CORREIO DO POVO: Com relação a entrada na área criminal, como foi?
DOUTOR LOÊDI: Na verdade, atuei desde a faculdade. Mas assim que cheguei em Guarapuava as portas foram se abrindo. Os horizontes foram se ampliando e o escritório cresceu. A cada ano a gente vê perspectivas mais altas, a ponto de já poder também migrar para outras regiões. Então foi um caminho natural. Os livros de direito penal, de criminologia sempre foram os mais aprazíveis para mim. São os que eu mais tive prazer em ler. Sou um estudioso, gosto também dos filósofos Søren Kierkegaard, Immanuel Kant e Michel Foucault. Ler muito faz parte da minha profissão e isso é uma exigência desse tipo de cadeira jurídica.

CORREIO DO POVO: Como é composto o seu escritório. Podemos dizer que é uma banca de advogados?
DOUTOR LOÊDI: Sim, atualmente estamos em quatro profissionais. Eu faço a parte criminal. Mas temos outros nichos, todos advogados especialistas. Além do criminal, temos tributário, civil e trabalhista. Me orgulho de dizer que somos muito rigorosos, que não entregamos um serviço mediano ou raso. Isso não entra ali no escritório, nós não nadamos no raso (risos), gostamos de águas mais profundas.

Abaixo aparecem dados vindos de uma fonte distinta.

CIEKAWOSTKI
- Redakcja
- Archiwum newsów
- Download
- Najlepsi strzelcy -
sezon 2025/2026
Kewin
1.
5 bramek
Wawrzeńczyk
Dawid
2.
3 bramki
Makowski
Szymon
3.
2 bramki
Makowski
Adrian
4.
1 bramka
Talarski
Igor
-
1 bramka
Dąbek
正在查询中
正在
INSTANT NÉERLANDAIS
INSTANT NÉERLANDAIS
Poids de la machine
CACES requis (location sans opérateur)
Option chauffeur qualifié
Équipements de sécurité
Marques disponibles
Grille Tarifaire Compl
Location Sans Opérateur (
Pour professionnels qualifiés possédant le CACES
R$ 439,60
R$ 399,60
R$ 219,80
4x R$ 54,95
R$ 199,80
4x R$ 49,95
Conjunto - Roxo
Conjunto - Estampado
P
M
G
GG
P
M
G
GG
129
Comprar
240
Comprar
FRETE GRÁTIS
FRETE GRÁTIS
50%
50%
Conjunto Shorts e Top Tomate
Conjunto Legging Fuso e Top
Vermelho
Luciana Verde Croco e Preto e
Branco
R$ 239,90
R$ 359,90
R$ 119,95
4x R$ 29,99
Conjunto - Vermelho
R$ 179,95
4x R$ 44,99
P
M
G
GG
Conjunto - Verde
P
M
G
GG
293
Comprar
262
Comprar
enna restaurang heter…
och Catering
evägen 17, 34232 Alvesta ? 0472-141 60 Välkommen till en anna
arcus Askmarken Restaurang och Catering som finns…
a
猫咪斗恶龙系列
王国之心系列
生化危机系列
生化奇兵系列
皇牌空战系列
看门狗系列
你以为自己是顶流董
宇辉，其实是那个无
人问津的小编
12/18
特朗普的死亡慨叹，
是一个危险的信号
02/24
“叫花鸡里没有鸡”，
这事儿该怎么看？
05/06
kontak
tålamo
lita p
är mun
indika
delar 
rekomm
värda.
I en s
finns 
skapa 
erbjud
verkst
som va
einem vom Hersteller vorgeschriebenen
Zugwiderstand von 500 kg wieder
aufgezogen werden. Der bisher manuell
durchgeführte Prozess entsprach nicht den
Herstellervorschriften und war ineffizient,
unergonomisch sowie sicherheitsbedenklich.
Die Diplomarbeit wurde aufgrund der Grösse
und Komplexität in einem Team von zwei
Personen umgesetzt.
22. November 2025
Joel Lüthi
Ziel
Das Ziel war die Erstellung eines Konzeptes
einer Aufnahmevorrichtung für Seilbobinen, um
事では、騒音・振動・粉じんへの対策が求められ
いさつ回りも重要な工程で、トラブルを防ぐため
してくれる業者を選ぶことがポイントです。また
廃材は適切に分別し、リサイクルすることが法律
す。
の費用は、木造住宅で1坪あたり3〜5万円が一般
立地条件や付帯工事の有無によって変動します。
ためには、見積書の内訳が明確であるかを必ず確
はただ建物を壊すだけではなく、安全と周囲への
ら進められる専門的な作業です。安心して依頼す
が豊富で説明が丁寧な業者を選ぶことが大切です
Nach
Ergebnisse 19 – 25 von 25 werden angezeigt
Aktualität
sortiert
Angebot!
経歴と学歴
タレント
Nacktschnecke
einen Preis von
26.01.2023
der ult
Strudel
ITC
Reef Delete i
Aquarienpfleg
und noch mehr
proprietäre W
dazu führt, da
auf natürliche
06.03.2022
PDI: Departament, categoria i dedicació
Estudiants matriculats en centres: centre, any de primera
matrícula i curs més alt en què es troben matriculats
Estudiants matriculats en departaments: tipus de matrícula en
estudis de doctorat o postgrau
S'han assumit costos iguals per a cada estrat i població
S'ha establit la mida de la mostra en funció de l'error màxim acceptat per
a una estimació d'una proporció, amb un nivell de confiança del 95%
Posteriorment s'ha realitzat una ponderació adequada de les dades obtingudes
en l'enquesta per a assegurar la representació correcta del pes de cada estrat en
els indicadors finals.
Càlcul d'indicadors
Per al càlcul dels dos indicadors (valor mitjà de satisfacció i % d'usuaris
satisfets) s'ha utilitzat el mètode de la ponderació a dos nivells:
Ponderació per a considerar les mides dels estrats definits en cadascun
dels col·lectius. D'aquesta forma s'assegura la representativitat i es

CORREIO DO POVO: Loêdi, atuando já há 17 anos, como você vê o sistema jurídico brasileiro em relação à justiça, ao direito criminal?
DOUTOR LOÊDI: Veja, nós estamos tratando de um mecanismo que é eminentemente humano. Temos altos e baixos. Hoje, podemos dizer que cada caso vai ter uma resposta e isso é perigoso. Dependendo muito de quem é o autor, dependendo muito de quem é a vítima, dependendo muito da dimensão do prejuízo, do dano, da ofensa. Então isso escapa um pouco daquele mecanismo de legalidade. Hoje, há temas muito sensíveis. Por exemplo, a mulher, a dignidade sexual feminina. São pontos sensíveis, de modo que eu diria assim… não flerte com isso. Evite, até mesmo alguma brincadeira, pois pode ser interpretada como assédio no ambiente de trabalho. Aqueles galanteios assim mais piegas assim que às vezes passam batido, evitem…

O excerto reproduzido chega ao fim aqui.